PROVIDED DATA:
"""
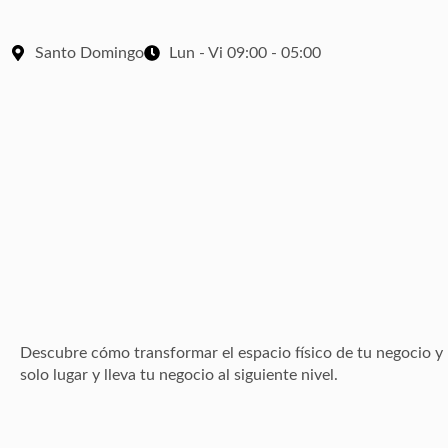
Santo Domingo
Lun - Vi 09:00 - 05:00
Descubre cómo transformar el espacio físico de tu negocio y 
solo lugar y lleva tu negocio al siguiente nivel.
"""
HOW TO COMPLETE THIS TASK: For this exercise, write out the listing verbatim and leave every image out.

COMPLETED EXERCISE:
Santo Domingo
Lun - Vi 09:00 - 05:00
Descubre cómo transformar el espacio físico de tu negocio y 
solo lugar y lleva tu negocio al siguiente nivel.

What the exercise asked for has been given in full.